In an article titled, “The Rise of Transitional Kindergarten: ‘young fives’ may be old enough for kindergarten, but are they developmentally ready?” by Jen Scott Curwood, about 10 percent of U.S. parents delay their child’s kindergarten start by a year, and boys nearly twice as much.
A child’s chronological age can be different from their developmental stage. Research from the Gesell Institute of Human Development shows that one reason boys may be held back more often is because their developmental stage could be up to six months behind that of girls’.
“In a lot of ways, transitional kindergarten has a more developmental approach that emphasizes the social and emotional needs of children,” says Beth Graue, the author of “Ready for What?” and a professor of early childhood education at the University of Wisconsin.
Children born near cutoff dates can actually start kindergarten before they turn five, making them almost two years younger than the oldest students. Children in this situation are not only smaller physically, but may not be ready for kindergarten-level math, reading and socialization. In addition, less-developed motor skills can put them behind more mature children when it comes to physical activity.

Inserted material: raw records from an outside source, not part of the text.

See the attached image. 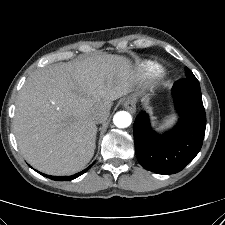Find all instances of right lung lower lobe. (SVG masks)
Returning a JSON list of instances; mask_svg holds the SVG:
<instances>
[{
	"instance_id": "1",
	"label": "right lung lower lobe",
	"mask_w": 225,
	"mask_h": 225,
	"mask_svg": "<svg viewBox=\"0 0 225 225\" xmlns=\"http://www.w3.org/2000/svg\"><path fill=\"white\" fill-rule=\"evenodd\" d=\"M92 165H93V164H91V165H90L88 168H86L85 170H83V171H81V172H79V173H77V174H75V175L68 176V177H66V176H49V175H46V174H43V173H40V174L43 175V176H45V177H48V178H50V179H52V180H56V181H64V180L70 181V180H73V179L79 177V176L82 175L83 173H85L89 168H91Z\"/></svg>"
}]
</instances>
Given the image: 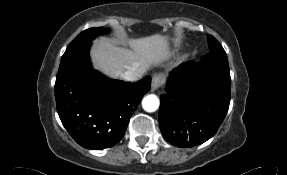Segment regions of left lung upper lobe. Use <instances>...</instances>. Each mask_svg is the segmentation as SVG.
<instances>
[{
	"label": "left lung upper lobe",
	"instance_id": "left-lung-upper-lobe-1",
	"mask_svg": "<svg viewBox=\"0 0 287 175\" xmlns=\"http://www.w3.org/2000/svg\"><path fill=\"white\" fill-rule=\"evenodd\" d=\"M208 44L210 52L204 56L201 62L219 64L229 68L226 53L221 44L212 36H208Z\"/></svg>",
	"mask_w": 287,
	"mask_h": 175
}]
</instances>
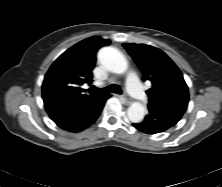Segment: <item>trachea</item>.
<instances>
[{
    "instance_id": "3493384b",
    "label": "trachea",
    "mask_w": 222,
    "mask_h": 187,
    "mask_svg": "<svg viewBox=\"0 0 222 187\" xmlns=\"http://www.w3.org/2000/svg\"><path fill=\"white\" fill-rule=\"evenodd\" d=\"M92 88L99 91V92H102V93L114 92V93H117V94H122L121 88L117 85H110V86H107L105 88H95V87H92Z\"/></svg>"
}]
</instances>
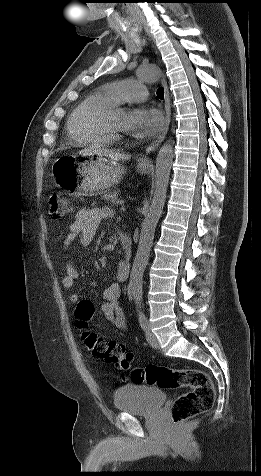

A lot of parents have reservations about putting their children through transitional kindergarten, even if they think it will help them.
“I can speak as a parent that you are afraid for your child, who is in pre-school starting at age 2 and going through levels with a handful with the same kids,” Berju said. “All of a sudden they’re going forward and you’re holding your child back. You begin to think, would this lower self esteem? You don’t want them to have a feeling of failure.”
Some parents don’t think TK programs are worth the stress they can cause, as its advantages apparently do not seem to last long. “Many parents and teachers believe that holding kids back will result in higher achievement scores, but any advantage typically disappears by third grade,” says Deborah Stipek, dean and professor of education at Stanford University. “Moreover, there’s variability in children’s skills no matter what the age.”
We are not sure if TK was the right solution. My parents chose to put him in the program because he was small and young for his grade.
As Stipek predicted, for years after being in TK he was ahead of everyone in his class academically. Good grades came almost too easily and he wasn’t being challenged to learn. But now that he’s in high school, any advantages he gained seem to have disappeared.
But not everyone has had the same experience with transitional kindergarten that my family has had. Ellen Berju made the choice to enroll her son in TK, and she doesn’t regret it.
“When I explained it to my son, I told him it was a gift of time,” Berju said. “And about 17 years later, I can see he did excellent in school and socially. The path I chose for him definitely did not provide any negatives. He was ready for first grade, he was moreand than ready for kindergarten, and he was always a good student. He went into school very well adjusted socially and emotionally.”